For a few more silent minutes, the group watched Sidewinder wrestle the buck out of the fire, clumsily finish
cutting loose the entrails, then struggle to stand with the carcass over his shoulders like a cape. Even gutted, it would weigh well over a hundred pounds.

Finally, he staggered to his feet, the antlered head lolling on his chest and the hind legs dragging behind his own.

“You want to be a hunter again?” Freeboot said to him.

Sidewinder nodded miserably.

Freeboot took the deer's heart back from Hammerhead, hacked off a slice, and stuffed it into Sidewinder's mouth. He chewed for what seemed an interminably long time, before he managed, gagging, to swallow it.

“You stay in the woods tonight,” Freeboot said. “You can have your man skin back tomorrow. Now get the fuck out of here.”

Sidewinder shuffled painfully off into the dark forest, wrapped in his bloody burden. At least, Monks thought, it would keep him warm.

“I've told you about the Old Man of the Mountain and his assassins,” Freeboot boomed out to the others. “Let me tell you how much his men trusted him. He could point at one of them standing guard high up on a cliff, and snap his fingers, and that man would jump off. And because of that
trust
, they could make any king in the world do whatever they wanted. But if any one man does
not
trust, it weakens all the others.

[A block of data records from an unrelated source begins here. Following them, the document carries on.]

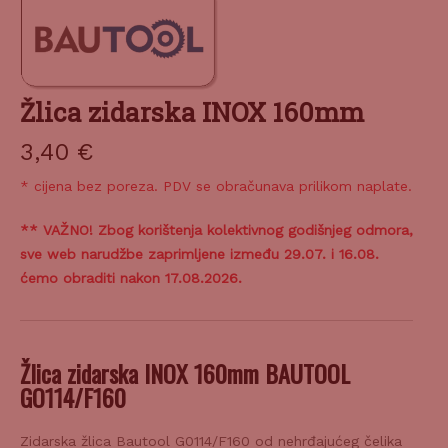
Žlica zidarska INOX 160mm
3,40
€
* cijena bez poreza. PDV se obračunava prilikom naplate.
** VAŽNO! Zbog korištenja kolektivnog godišnjeg odmora,
sve web narudžbe zaprimljene između 29.07. i 16.08.
ćemo obraditi nakon 17.08.2026.
Žlica zidarska INOX 160mm BAUTOOL
GO114/F160
Zidarska žlica Bautool G0114/F160 od nehrđajućeg čelika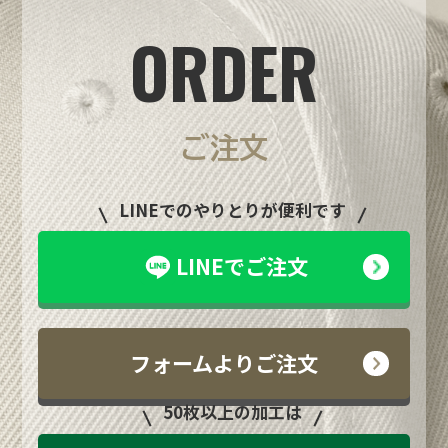
ORDER
ご注文
LINEでのやりとりが便利です
LINEでご注文
フォームよりご注文
50枚以上の加工は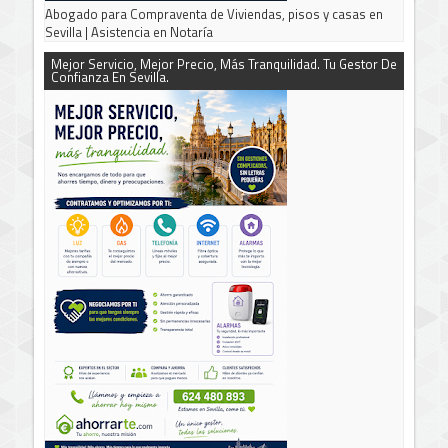
Abogado para Compraventa de Viviendas, pisos y casas en
Sevilla | Asistencia en Notaría
Mejor Servicio, Mejor Precio, Más Tranquilidad. Tu Gestor De
Confianza En Sevilla.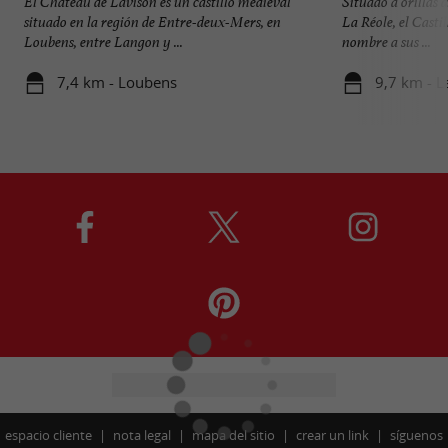
El Château de Lavison es un castillo medieval
Situado a orillas d
situado en la región de Entre-deux-Mers, en
La Réole, el Casti
Loubens, entre Langon y ...
nombre a sus ...
7,4 km - Loubens
9,7 km - L
espacio cliente
nota legal
mapa del sitio
crear un link
síguenos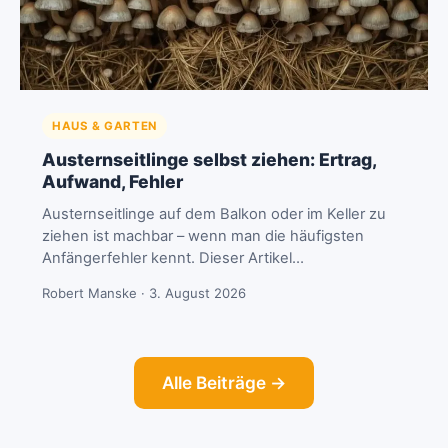
HAUS & GARTEN
Austernseitlinge selbst ziehen: Ertrag,
Aufwand, Fehler
Austernseitlinge auf dem Balkon oder im Keller zu
ziehen ist machbar – wenn man die häufigsten
Anfängerfehler kennt. Dieser Artikel…
Robert Manske · 3. August 2026
Alle Beiträge →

That, we will not tolerate. Anybody else got a problem with trust?” He stared from face to face.

The deer's heart finished making the rounds, with no more hesitations or questions. When it came full circle, back to Freeboot, he tossed the remains into the fire.

Monks didn't know if there was danger in eating the raw flesh, but he was relieved to see it go. He had feared that he might be expected to join in.

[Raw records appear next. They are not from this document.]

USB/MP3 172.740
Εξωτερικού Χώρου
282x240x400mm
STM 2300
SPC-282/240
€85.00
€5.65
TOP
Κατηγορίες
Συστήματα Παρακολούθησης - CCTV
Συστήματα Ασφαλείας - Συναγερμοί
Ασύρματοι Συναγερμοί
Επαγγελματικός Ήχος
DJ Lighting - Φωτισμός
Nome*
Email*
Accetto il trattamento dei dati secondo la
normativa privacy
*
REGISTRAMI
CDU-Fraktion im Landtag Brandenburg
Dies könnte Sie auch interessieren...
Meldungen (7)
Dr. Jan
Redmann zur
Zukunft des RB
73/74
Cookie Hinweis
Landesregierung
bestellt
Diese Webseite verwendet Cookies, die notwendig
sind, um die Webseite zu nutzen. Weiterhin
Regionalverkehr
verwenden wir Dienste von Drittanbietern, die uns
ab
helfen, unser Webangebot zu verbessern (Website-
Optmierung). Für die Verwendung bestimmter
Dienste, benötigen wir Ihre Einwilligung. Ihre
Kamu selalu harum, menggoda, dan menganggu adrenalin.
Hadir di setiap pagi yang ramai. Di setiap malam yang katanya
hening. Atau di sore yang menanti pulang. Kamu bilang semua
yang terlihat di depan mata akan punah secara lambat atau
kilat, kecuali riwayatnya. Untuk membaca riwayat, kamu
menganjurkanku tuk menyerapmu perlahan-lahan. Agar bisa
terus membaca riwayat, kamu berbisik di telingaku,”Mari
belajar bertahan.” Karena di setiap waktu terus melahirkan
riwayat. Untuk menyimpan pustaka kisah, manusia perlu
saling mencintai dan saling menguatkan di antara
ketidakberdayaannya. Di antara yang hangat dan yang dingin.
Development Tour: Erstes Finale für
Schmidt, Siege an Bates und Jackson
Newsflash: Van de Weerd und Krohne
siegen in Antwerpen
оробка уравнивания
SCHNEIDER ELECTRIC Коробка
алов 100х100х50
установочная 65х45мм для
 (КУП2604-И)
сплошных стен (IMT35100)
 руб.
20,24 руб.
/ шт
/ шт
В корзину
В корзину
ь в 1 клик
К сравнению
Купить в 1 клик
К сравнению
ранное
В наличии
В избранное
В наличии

“Everybody get behind a good hard hit of this eyeball,” Freeboot said. He took out the Copenhagen can of speed that
Monks had seen before, dipping in his knife blade and inhaling. The others all did the same, breaking out their private stashes, in a parody of a military smoke break.

“Now, you better run hard tonight, and you better run fast,” Freeboot said. “Some of you haven't done this before, so here's how it goes. You move up a rank for every chunk of hair you bring back. You lose your own hair, you move down a rank. No guns, just knives and Mace. No drawing blood. If you get Maced, don't fight back, 'cause knives can slip. Okay, stack up your firearms.”